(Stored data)
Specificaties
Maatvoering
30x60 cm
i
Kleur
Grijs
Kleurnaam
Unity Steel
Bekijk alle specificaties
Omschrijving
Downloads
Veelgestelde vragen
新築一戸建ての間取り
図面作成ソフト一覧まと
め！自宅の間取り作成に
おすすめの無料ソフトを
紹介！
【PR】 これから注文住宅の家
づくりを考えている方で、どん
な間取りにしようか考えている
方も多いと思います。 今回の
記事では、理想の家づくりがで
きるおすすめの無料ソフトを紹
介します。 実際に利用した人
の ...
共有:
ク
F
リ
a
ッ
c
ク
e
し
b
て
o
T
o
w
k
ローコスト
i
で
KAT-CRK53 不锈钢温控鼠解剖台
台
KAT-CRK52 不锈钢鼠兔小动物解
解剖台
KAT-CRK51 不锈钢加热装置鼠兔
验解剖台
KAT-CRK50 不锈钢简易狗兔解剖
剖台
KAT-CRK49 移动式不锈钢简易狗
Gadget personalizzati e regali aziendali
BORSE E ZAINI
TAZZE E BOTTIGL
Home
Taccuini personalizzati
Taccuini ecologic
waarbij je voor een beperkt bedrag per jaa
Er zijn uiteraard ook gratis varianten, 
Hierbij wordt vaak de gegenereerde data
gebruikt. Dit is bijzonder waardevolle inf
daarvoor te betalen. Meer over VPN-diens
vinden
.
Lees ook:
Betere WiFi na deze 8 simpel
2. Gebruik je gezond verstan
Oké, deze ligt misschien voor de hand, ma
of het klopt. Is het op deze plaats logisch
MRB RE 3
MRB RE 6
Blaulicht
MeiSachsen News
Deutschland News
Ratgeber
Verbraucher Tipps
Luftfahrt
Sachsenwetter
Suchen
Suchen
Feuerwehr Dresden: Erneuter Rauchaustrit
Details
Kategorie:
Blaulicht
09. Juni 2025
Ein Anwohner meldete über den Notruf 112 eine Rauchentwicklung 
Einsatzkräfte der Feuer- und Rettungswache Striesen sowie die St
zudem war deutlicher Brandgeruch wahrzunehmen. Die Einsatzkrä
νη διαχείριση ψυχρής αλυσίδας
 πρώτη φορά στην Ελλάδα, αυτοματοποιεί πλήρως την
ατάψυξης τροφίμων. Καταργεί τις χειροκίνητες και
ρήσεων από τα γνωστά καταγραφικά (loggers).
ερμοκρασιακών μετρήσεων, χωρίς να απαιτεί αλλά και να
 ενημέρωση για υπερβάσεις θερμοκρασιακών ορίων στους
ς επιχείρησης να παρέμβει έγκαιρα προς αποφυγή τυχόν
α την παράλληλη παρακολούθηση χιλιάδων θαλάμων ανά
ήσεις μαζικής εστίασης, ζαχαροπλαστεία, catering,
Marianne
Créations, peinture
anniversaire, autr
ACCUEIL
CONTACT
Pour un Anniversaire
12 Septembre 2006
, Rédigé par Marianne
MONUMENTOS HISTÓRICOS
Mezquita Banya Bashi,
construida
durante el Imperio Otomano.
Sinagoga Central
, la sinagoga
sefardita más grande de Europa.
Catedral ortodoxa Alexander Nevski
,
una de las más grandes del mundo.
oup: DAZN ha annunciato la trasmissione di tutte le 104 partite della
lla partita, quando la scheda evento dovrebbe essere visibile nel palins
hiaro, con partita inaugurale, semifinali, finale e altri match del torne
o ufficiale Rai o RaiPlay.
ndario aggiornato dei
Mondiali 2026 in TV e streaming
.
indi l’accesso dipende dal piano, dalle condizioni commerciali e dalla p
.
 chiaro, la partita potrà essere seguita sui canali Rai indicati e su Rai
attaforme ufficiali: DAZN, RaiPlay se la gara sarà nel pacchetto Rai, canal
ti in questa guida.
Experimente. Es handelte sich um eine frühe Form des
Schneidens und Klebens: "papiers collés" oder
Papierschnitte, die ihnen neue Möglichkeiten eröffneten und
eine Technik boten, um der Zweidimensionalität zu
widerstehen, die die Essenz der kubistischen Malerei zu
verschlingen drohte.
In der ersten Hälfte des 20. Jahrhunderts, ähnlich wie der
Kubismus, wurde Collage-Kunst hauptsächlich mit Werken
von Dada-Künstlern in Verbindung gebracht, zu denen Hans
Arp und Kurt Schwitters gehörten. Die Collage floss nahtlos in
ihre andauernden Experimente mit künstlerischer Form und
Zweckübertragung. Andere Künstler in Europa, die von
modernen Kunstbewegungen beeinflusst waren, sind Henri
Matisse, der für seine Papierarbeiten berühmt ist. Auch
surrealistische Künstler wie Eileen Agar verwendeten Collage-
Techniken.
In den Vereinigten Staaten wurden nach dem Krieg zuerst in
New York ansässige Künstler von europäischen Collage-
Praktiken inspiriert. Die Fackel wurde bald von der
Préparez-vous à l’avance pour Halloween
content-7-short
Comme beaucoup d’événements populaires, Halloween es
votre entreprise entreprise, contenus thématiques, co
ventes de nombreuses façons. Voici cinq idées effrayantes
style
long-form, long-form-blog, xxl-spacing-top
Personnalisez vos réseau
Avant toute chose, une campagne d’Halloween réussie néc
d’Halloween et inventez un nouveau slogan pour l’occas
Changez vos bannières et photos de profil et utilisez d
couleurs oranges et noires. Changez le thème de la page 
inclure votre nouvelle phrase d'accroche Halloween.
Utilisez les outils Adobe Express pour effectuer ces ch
---
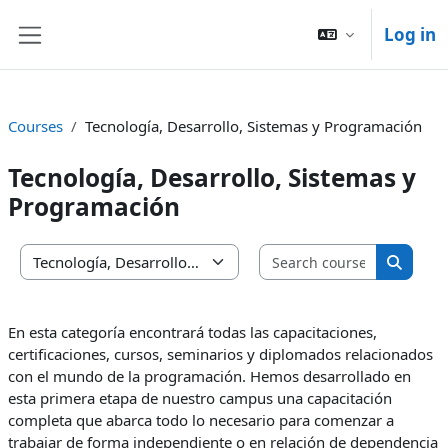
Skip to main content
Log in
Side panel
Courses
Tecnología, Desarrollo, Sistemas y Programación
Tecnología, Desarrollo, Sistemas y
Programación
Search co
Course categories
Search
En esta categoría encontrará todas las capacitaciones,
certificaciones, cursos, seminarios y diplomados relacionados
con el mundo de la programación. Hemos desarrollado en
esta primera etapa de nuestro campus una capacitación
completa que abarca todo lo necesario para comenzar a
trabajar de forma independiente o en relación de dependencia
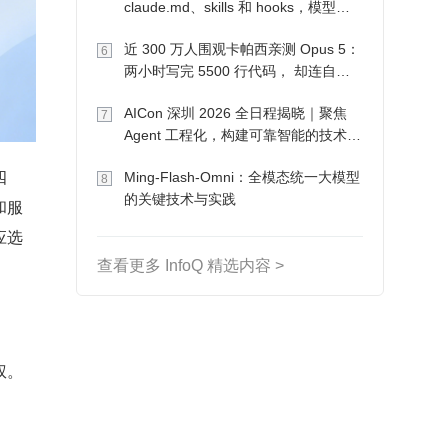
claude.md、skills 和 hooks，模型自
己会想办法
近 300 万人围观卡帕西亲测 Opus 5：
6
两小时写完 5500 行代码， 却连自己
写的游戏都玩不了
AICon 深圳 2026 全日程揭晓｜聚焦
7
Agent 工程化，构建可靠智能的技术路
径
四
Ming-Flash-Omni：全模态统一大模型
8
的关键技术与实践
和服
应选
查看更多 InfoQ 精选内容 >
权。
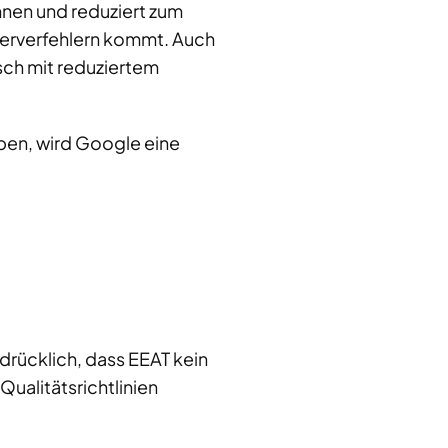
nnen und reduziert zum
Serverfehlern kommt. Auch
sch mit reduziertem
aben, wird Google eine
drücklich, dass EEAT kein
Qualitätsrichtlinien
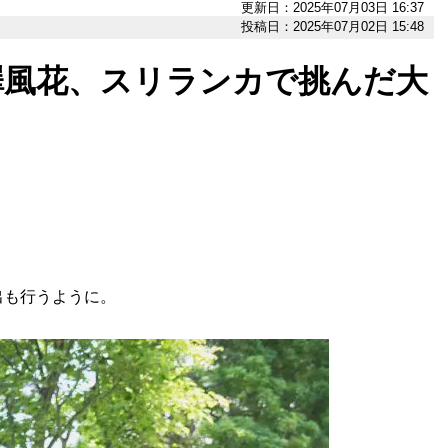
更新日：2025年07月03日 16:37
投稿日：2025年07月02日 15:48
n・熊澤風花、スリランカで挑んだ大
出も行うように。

** Assignment **
What is asked for is an exact copy of the lines above from the one containing "Deutschland News" through the one containing "ερμοκρασιακών μετρήσεων, χωρίς", and only those.

** Exercise result **
Deutschland News
Ratgeber
Verbraucher Tipps
Luftfahrt
Sachsenwetter
Suchen
Suchen
Feuerwehr Dresden: Erneuter Rauchaustrit
Details
Kategorie:
Blaulicht
09. Juni 2025
Ein Anwohner meldete über den Notruf 112 eine Rauchentwicklung 
Einsatzkräfte der Feuer- und Rettungswache Striesen sowie die St
zudem war deutlicher Brandgeruch wahrzunehmen. Die Einsatzkrä
νη διαχείριση ψυχρής αλυσίδας
 πρώτη φορά στην Ελλάδα, αυτοματοποιεί πλήρως την
ατάψυξης τροφίμων. Καταργεί τις χειροκίνητες και
ρήσεων από τα γνωστά καταγραφικά (loggers).
ερμοκρασιακών μετρήσεων, χωρίς να απαιτεί αλλά και να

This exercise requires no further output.